■ **LISTED ENTRIES**:
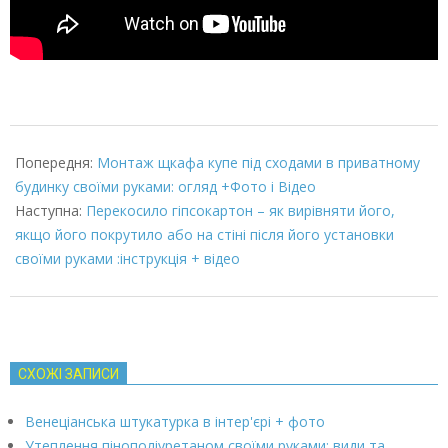
2022-
03-
Попередня:
Монтаж щкафа купе під сходами в приватному
08
будинку своїми руками: огляд +Фото і Відео
Наступна:
Перекосило гіпсокартон – як вирівняти його,
якщо його покрутило або на стіні після його установки
своїми руками :інструкція + відео
СХОЖІ ЗАПИСИ
Венеціанська штукатурка в інтер'єрі + фото
Утеплення пінополіуретаном своїми руками: види та…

■ **WHAT TO DO**:
From the listing above, copy out each line where the word "його" appears.

■ **TASK ANSWER**:
Перекосило гіпсокартон – як вирівняти його,
якщо його покрутило або на стіні після його установки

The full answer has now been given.